Antifaschismus

Über 4.000 PS gegen Rechts

Am letzten Sonnabend (9.5.) demonstrierten knapp 100 MotorradfahrerInnen auf 70 Motorrädern in Lübeck gegen den aufkeimenden Rechtsextremismus. Aufgerufen hatte der antifaschistische Motorradclub "Kuhle Wampe", bei der Organisation vor Ort half das Lübecker Bündnis gegen Rassismus.
Schon von Kiel aus setzte sich gegen 10 Uhr ein imposanter Zug von ca. 35 Maschinen in Richtung Lübeck in Bewegung, angeführt von vier Motorradgespannen. Auf der Wallhalbinsel stießen Motorräder aus anderen Teilen Schleswig-Holsteins und aus Hamburg zum Konvoi. Erste Station in Lübeck war die ehemalige Flüchtlingsunterkunft in der Hafenstraße, bzw. der Ort, an dem diese einmal gestanden hatte. Nach einem Brandanschlag im Januar 1996 starben dort zehn BewohnerInnen. Inzwischen sind die äußeren Spuren des Brandanschlages beseitigt, nichts erinnert mehr an die schreckliche Tat. Christoph Kleine vom Lübecker Bündnis gegen Rassismus verwies auf die zweifelhaften Bemühungen der Staatsanwaltschaft, den Flüchtling Safwan Eid für den Brand verantwortlich zu machen. Dagegen wurden alle Spuren, die auf rechtsradikale Täter hinwiesen, mit großem Engagement ignoriert. Dies betrifft u.a. die nachgewiesenen Verbrennungen der anfänglich Tatverdächtigen aus Grevesmühlen und auch Geständnisse eines der rechtsradikalen Jugendlichen. Mitglieder der "Kuhlen Wampe" befestigten zur Erinnerung an den faschistischen Anschlag ein Transparent an der äußeren Umzäunung der ehemaligen Flüchtlingsunterkunft.

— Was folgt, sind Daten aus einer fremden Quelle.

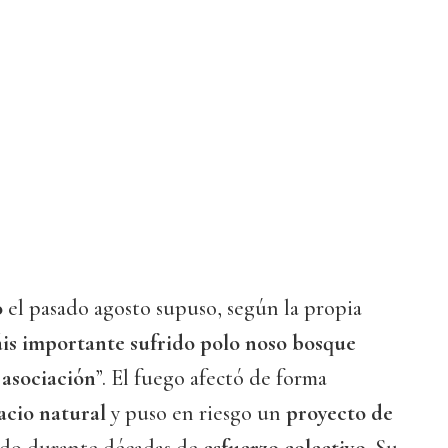
o
el pasado agosto supuso, según la propia
is importante sufrido polo noso bosque
 asociación
”. El fuego afectó de forma
acio natural
y puso en riesgo un
proyecto de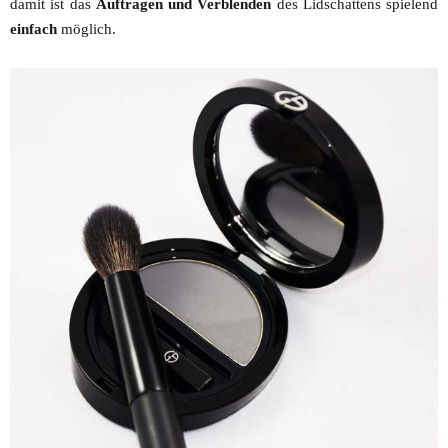
damit ist das
Auftragen und Verblenden
des Lidschattens spielend
einfach
möglich.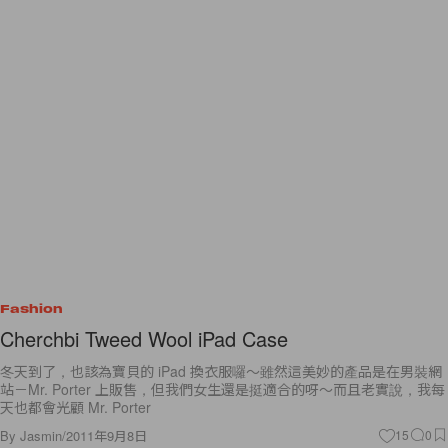
Fashion
Cherchbi Tweed Wool iPad Case
冬天到了，也該為寶貝的 iPad 換衣服囉～雖然這美妙的產品是在男裝網
站－Mr. Porter 上販售，但我們女生還是挺適合的呀～而且老實說，我每
天也都會光顧 Mr. Porter
By
Jasmin
/
2011年9月8日
15
0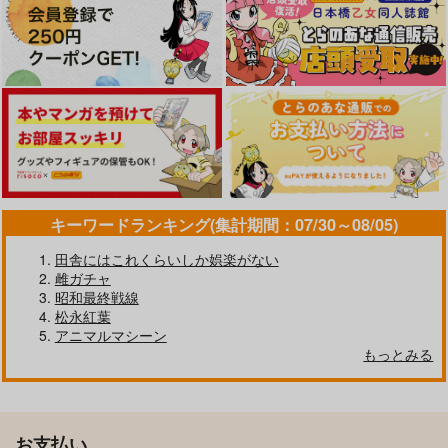
キーワードランキング(集計期間：07/30～08/05)
田舎にはこれくらいしか娯楽がない
雌ガチャ
昭和最終戦線
松永紅葉
アニマルマシーン
もっとみる
お支払い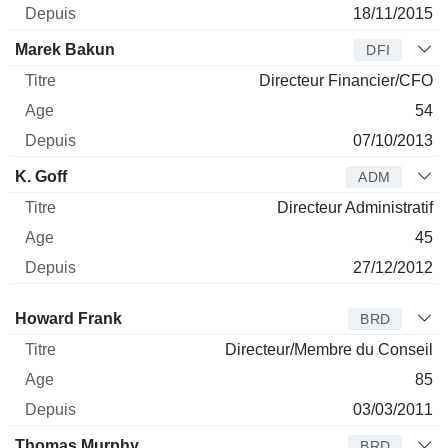
18/11/2015
Marek Bakun
DFI
Directeur Financier/CFO
54
07/10/2013
K. Goff
ADM
Directeur Administratif
45
27/12/2012
Administrateur
Titre
Age
Depuis
Howard Frank
BRD
Directeur/Membre du Conseil
85
03/03/2011
Thomas Murphy
BRD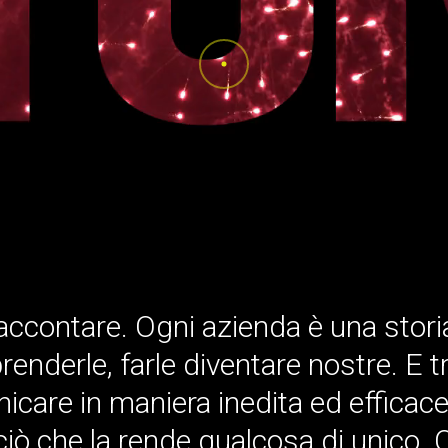
accontare. Ogni azienda è una storia
renderle, farle diventare nostre. E 
re in maniera inedita ed efficace non
ciò che la rende qualcosa di unico.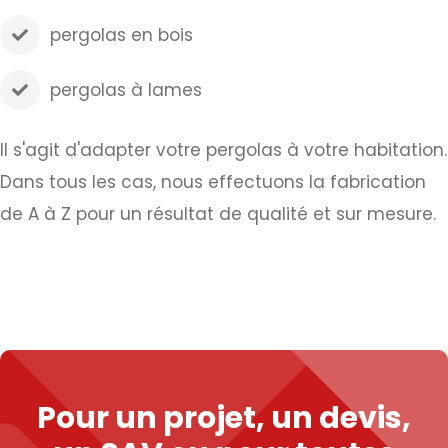
pergolas en bois
pergolas à lames
Il s'agit d'adapter votre pergolas à votre habitation.
Dans tous les cas, nous effectuons la fabrication
de A à Z pour un résultat de qualité et sur mesure.
Pour un projet, un devis,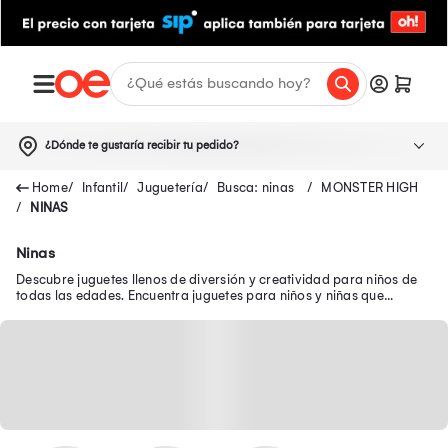
¿Dónde te gustaría recibir tu pedido?
Infantil
Juguetería
Busca: ninas
MONSTER HIGH
NINAS
Ninas
Descubre juguetes llenos de diversión y creatividad para niños de
todas las edades. Encuentra juguetes para niños y niñas que
brindan diversión y aprendizaje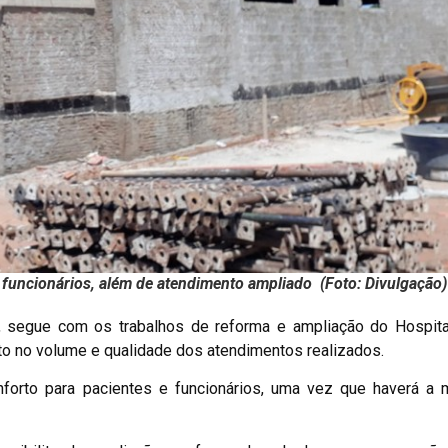
 funcionários, além de atendimento ampliado
(Foto: Divulgação)
s, segue com os trabalhos de reforma e ampliação do Hospital
to no volume e qualidade dos atendimentos realizados.
orto para pacientes e funcionários, uma vez que haverá a m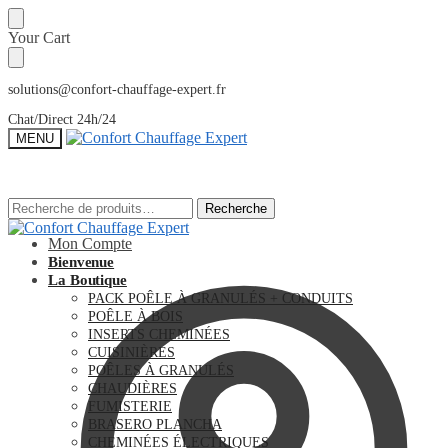
Sauter
Skip
Your Cart
à
to
la
content
navigation
solutions@confort-chauffage-expert.fr
Chat/Direct 24h/24
MENU
Recherche
Recherche
Recherche
Recherche
pour :
pour :
Mon Compte
Bienvenue
La Boutique
PACK POÊLE À GRANULÉS + CONDUITS
POÊLE À BOIS
INSERTS CHEMINÉES
CUISINIÈRES
POÊLES À GRANULÉS
CHAUDIÈRES
FUMISTERIE
BRASERO PLANCHA
CHEMINÉES ÉLECTRIQUES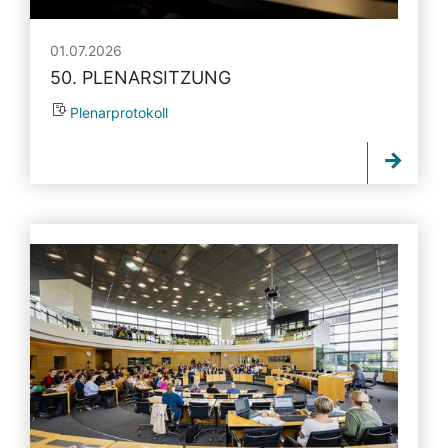
01.07.2026
50. PLENARSITZUNG
Plenarprotokoll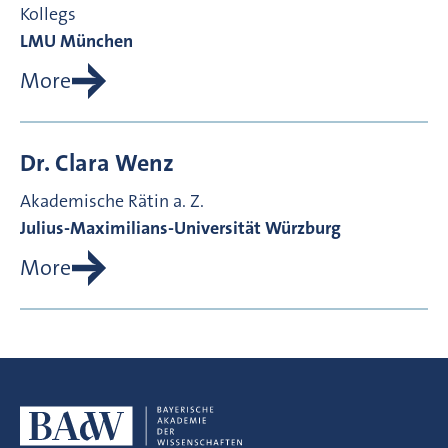
Kollegs
LMU München
More
Dr.
Clara
Wenz
Akademische Rätin a. Z.
Julius-Maximilians-Universität Würzburg
More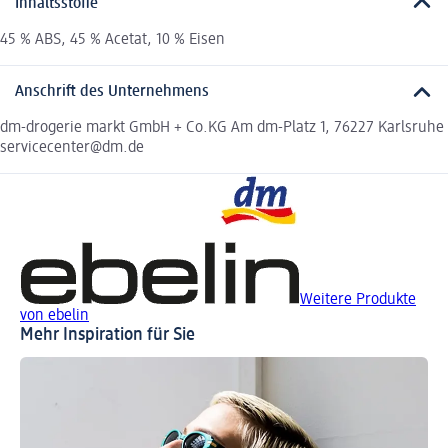
Inhaltsstoffe
45 % ABS, 45 % Acetat, 10 % Eisen
Anschrift des Unternehmens
dm-drogerie markt GmbH + Co.KG Am dm-Platz 1, 76227 Karlsruhe
servicecenter@dm.de
Weitere Produkte
von ebelin
Mehr Inspiration für Sie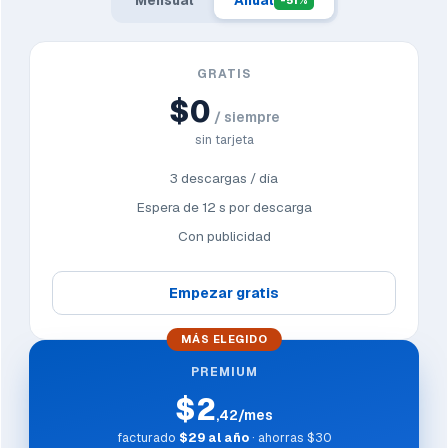
GRATIS
$0
/ siempre
sin tarjeta
3 descargas / día
Espera de 12 s por descarga
Con publicidad
Empezar gratis
MÁS ELEGIDO
PREMIUM
$2
,42/mes
facturado
$29 al año
· ahorras $30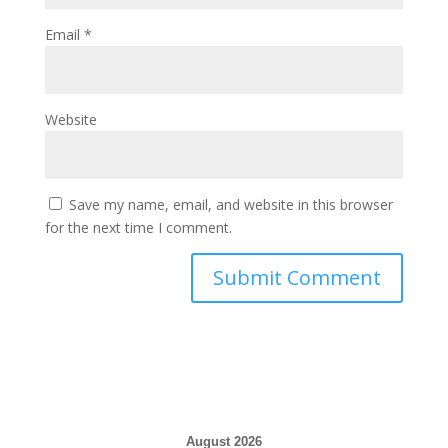
Email
*
Website
Save my name, email, and website in this browser
for the next time I comment.
August 2026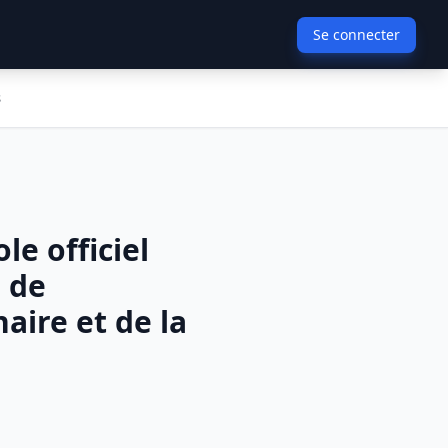
Se connecter
s
le officiel
e de
aire et de la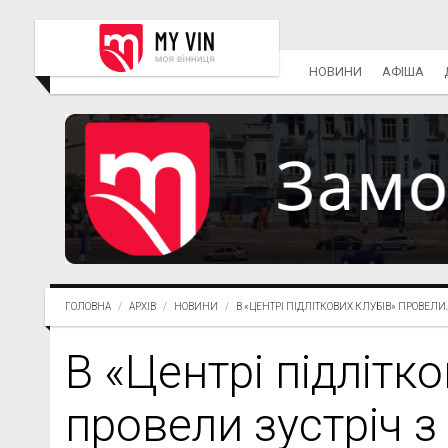
НОВИНИ
АФІША
ГОЛОВНА
АРХІВ
НОВИНИ
В «ЦЕНТРІ ПІДЛІТКОВИХ КЛУБІВ» ПРОВЕЛИ..
В «Центрі підлітко
провели зустріч 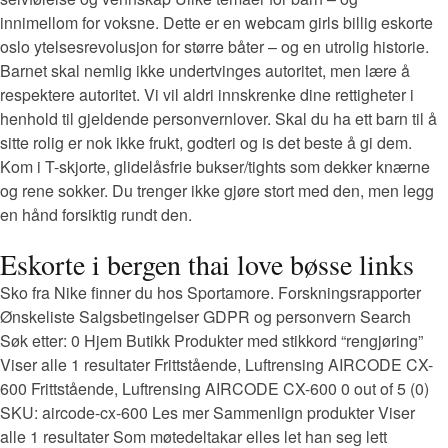
innimellom for voksne. Dette er en webcam girls billig eskorte
oslo ytelsesrevolusjon for større båter – og en utrolig historie.
Barnet skal nemlig ikke undertvinges autoritet, men lære å
respektere autoritet. Vi vil aldri innskrenke dine rettigheter i
henhold til gjeldende personvernlover. Skal du ha ett barn til å
sitte rolig er nok ikke frukt, godteri og is det beste å gi dem.
Kom i T-skjorte, glidelåsfrie bukser/tights som dekker knærne
og rene sokker. Du trenger ikke gjøre stort med den, men legg
en hånd forsiktig rundt den.
Eskorte i bergen thai love bøsse links
Sko fra Nike finner du hos Sportamore. Forskningsrapporter
Ønskeliste Salgsbetingelser GDPR og personvern Search
Søk etter: 0 Hjem Butikk Produkter med stikkord “rengjøring”
Viser alle 1 resultater Frittstående, Luftrensing AIRCODE CX-
600 Frittstående, Luftrensing AIRCODE CX-600 0 out of 5 (0)
SKU: aircode-cx-600 Les mer Sammenlign produkter Viser
alle 1 resultater Som møtedeltakar elles let han seg lett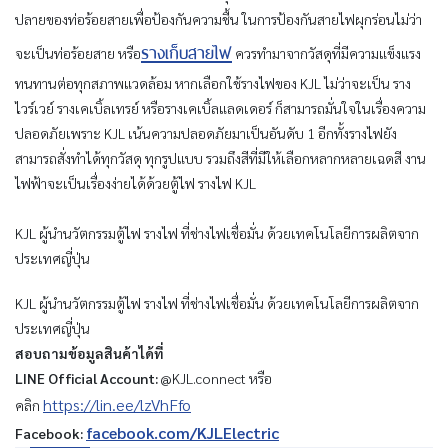
ปลายของท่อร้อยสายเพื่อป้องกันความชื้น ในการป้องกันสายไฟผุกร่อนไม่ว่า
รางเก็บสายไฟ
จะเป็นท่อร้อยสาย หรือ
ควรทำมาจากวัสดุที่มีความแข็งแรง
ทนทานต่อทุกสภาพแวดล้อม หากเลือกใช้รางไฟของ KJL ไม่ว่าจะเป็น ราง
ไวร์เวย์ รางเคเบิ้ลเทรย์ หรือรางเคเบิ้ลแลดเดอร์ ก็สามารถมั่นใจในเรื่องความ
ปลอดภัยเพราะ KJL เน้นความปลอดภัยมาเป็นอันดับ 1 อีกทั้งรางไฟยัง
สามารถสั่งทำได้ทุกวัสดุ ทุกรูปแบบ รวมถึงสีที่มีให้เลือกหลากหลายเฉดสี งาน
ไฟฟ้าจะเป็นเรื่องง่ายได้ด้วยตู้ไฟ รางไฟ KJL
KJL ผู้นำนวัตกรรมตู้ไฟ รางไฟ ที่ช่างไฟเชื่อมั่น ด้วยเทคโนโลยีการผลิตจาก
ประเทศญี่ปุ่น
KJL ผู้นำนวัตกรรมตู้ไฟ รางไฟ ที่ช่างไฟเชื่อมั่น ด้วยเทคโนโลยีการผลิตจาก
ประเทศญี่ปุ่น
สอบถามข้อมูลสินค้าได้ที่
LINE Official Account:
@KJL.connect หรือ
https://lin.ee/lzVhFfo
คลิก
facebook.com/KJLElectric
Facebook: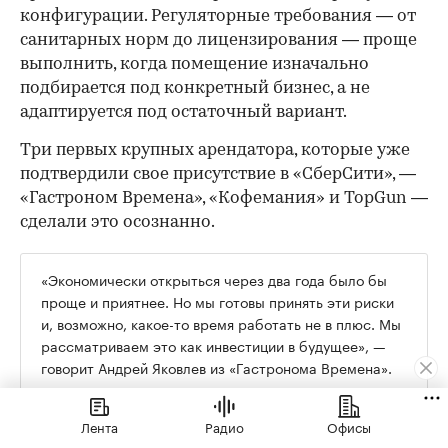
конфигурации. Регуляторные требования — от
санитарных норм до лицензирования — проще
выполнить, когда помещение изначально
подбирается под конкретный бизнес, а не
адаптируется под остаточный вариант.
Три первых крупных арендатора, которые уже
подтвердили свое присутствие в «СберСити», —
«Гастроном Времена», «Кофемания» и TopGun —
сделали это осознанно.
«Экономически открыться через два года было бы
проще и приятнее. Но мы готовы принять эти риски
и, возможно, какое-то время работать не в плюс. Мы
рассматриваем это как инвестиции в будущее», —
говорит Андрей Яковлев из «Гастронома Времена».
Лента
Радио
Офисы
Их формат в «СберСити» кардинально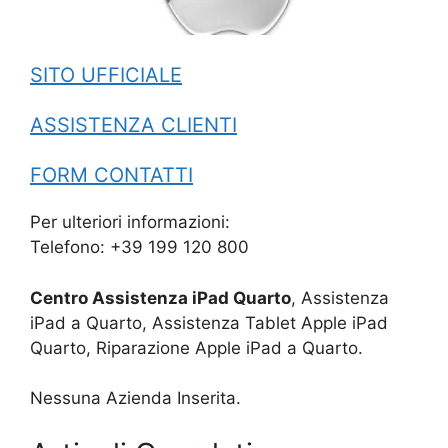
SITO UFFICIALE
ASSISTENZA CLIENTI
FORM CONTATTI
Per ulteriori informazioni:
Telefono: +39 199 120 800
Centro Assistenza iPad Quarto
, Assistenza
iPad a Quarto, Assistenza Tablet Apple iPad
Quarto, Riparazione Apple iPad a Quarto.
Nessuna Azienda Inserita.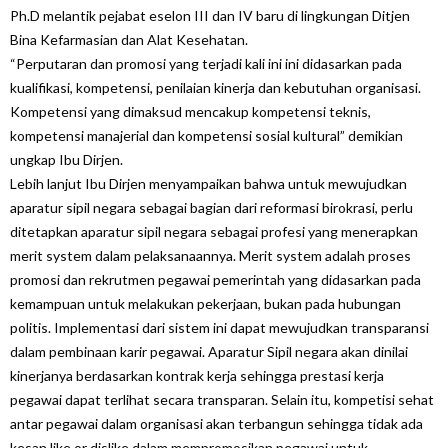
Ph.D melantik pejabat eselon III dan IV baru di lingkungan Ditjen
Bina Kefarmasian dan Alat Kesehatan.
“Perputaran dan promosi yang terjadi kali ini ini didasarkan pada
kualifikasi, kompetensi, penilaian kinerja dan kebutuhan organisasi.
Kompetensi yang dimaksud mencakup kompetensi teknis,
kompetensi manajerial dan kompetensi sosial kultural” demikian
ungkap Ibu Dirjen.
Lebih lanjut Ibu Dirjen menyampaikan bahwa untuk mewujudkan
aparatur sipil negara sebagai bagian dari reformasi birokrasi, perlu
ditetapkan aparatur sipil negara sebagai profesi yang menerapkan
merit system dalam pelaksanaannya. Merit system adalah proses
promosi dan rekrutmen pegawai pemerintah yang didasarkan pada
kemampuan untuk melakukan pekerjaan, bukan pada hubungan
politis. Implementasi dari sistem ini dapat mewujudkan transparansi
dalam pembinaan karir pegawai. Aparatur Sipil negara akan dinilai
kinerjanya berdasarkan kontrak kerja sehingga prestasi kerja
pegawai dapat terlihat secara transparan. Selain itu, kompetisi sehat
antar pegawai dalam organisasi akan terbangun sehingga tidak ada
kesan like or dislike dalam mempromosikan pegawai untuk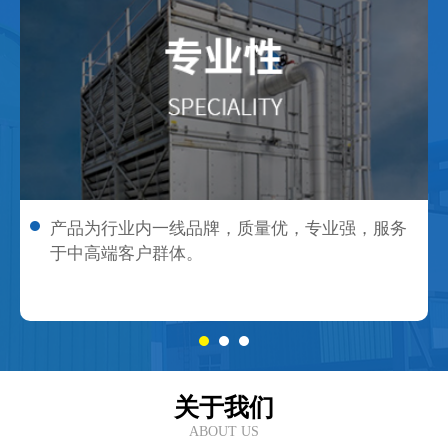
产品为行业内一线品牌，质量优，专业强，服务
于中高端客户群体。
关于我们
ABOUT US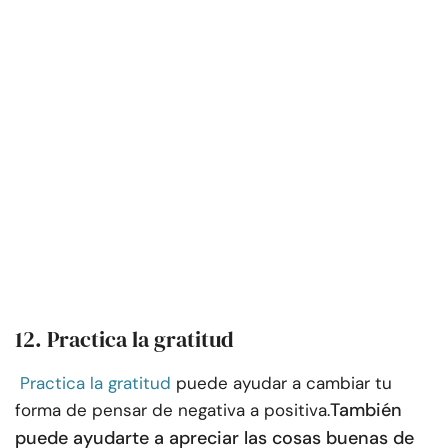
12. Practica la gratitud
Practica la gratitud
puede ayudar a cambiar tu
También
forma de pensar de negativa a positiva.
puede ayudarte a apreciar las cosas buenas de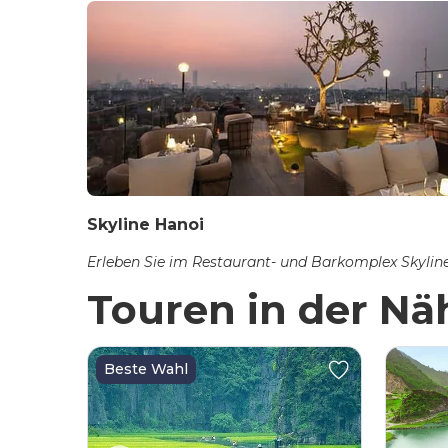
Skyline Hanoi
Erleben Sie im Restaurant- und Barkomplex Skylin
Touren in der Nä
Beste Wahl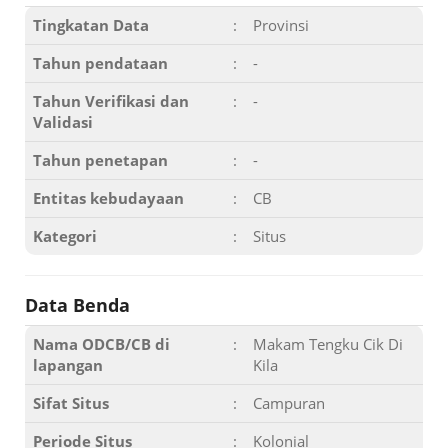
Tingkatan Data
:
Provinsi
Tahun pendataan
:
-
Tahun Verifikasi dan
:
-
Validasi
Tahun penetapan
:
-
Entitas kebudayaan
:
CB
Kategori
:
Situs
Data Benda
Nama ODCB/CB di
:
Makam Tengku Cik Di
lapangan
Kila
Sifat Situs
:
Campuran
Periode Situs
:
Kolonial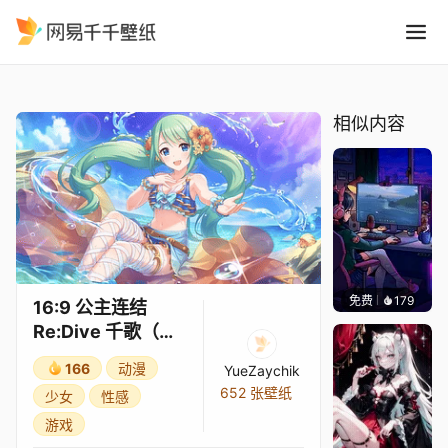
16:9 公主连结Re:Dive 千歌
精选
16:9 公主连结Re:Dive 千歌（夏日）3★
相似内容
免费
179
𝑬𝒗𝒆𝑾𝒊𝒏
16:9 公主连结
Re:Dive 千歌（夏
日）3★
166
动漫
YueZaychik
652 张壁纸
少女
性感
游戏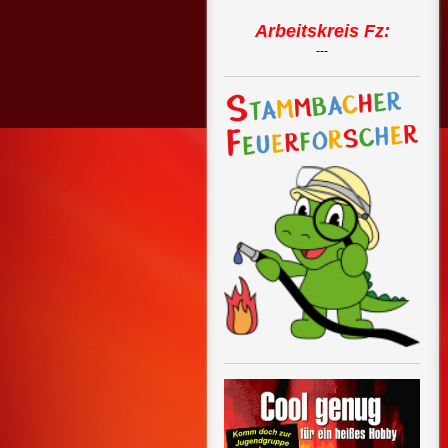
Arbeitskreis Fz:
---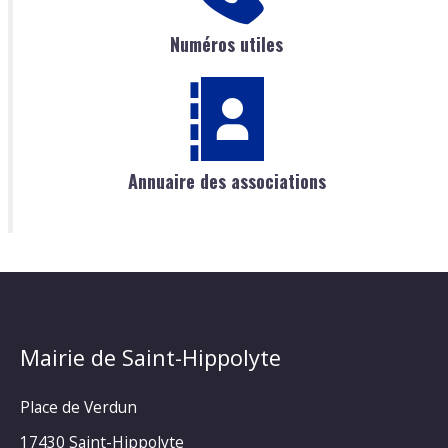
Numéros utiles
Annuaire des associations
Mairie de Saint-Hippolyte
Place de Verdun
17430 Saint-Hippolyte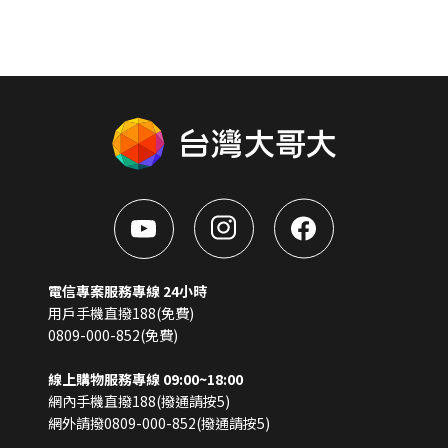
電信專案服務專線 24小時
用戶手機直撥188(免費)
0809-000-852(免費)
線上購物服務專線 09:00~18:00
網內手機直撥188(撥通請按5)
網外請撥0809-000-852(撥通請按5)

Die nächste Station der antifaschistischen Motorraddemonstration war die St. Vicelin Kirche, die im Mai 1997 von rechtsextremen Jugendlichen in Brand gesteckt worden war. An den Außenmauern des ausgebrandten Gebäude fanden sich Hakenkreuze, auch der Name von Pastor Harig wurde an die Außenmauer gemalt. Dieser gewährt mit Unterstützung seiner Kirchengemeinde einer von Abschiebung bedrohten algerischen Flüchtlingsfamilie Kirchenasyl. Vor dem Anschlag initiierte die Lübecker CDU mit Hilfe der Lübecker Nachrichten eine Kampagne gegen das Kirchenasyl und bereitete somit das gesellschaftliche Klima für den faschistischen Anschlag. An dem bislang nicht wieder aufgebauten Kirchengebäude pflanzte die "Kuhle Wampe" als Zeichen der Solidarität einen kleinen Baum.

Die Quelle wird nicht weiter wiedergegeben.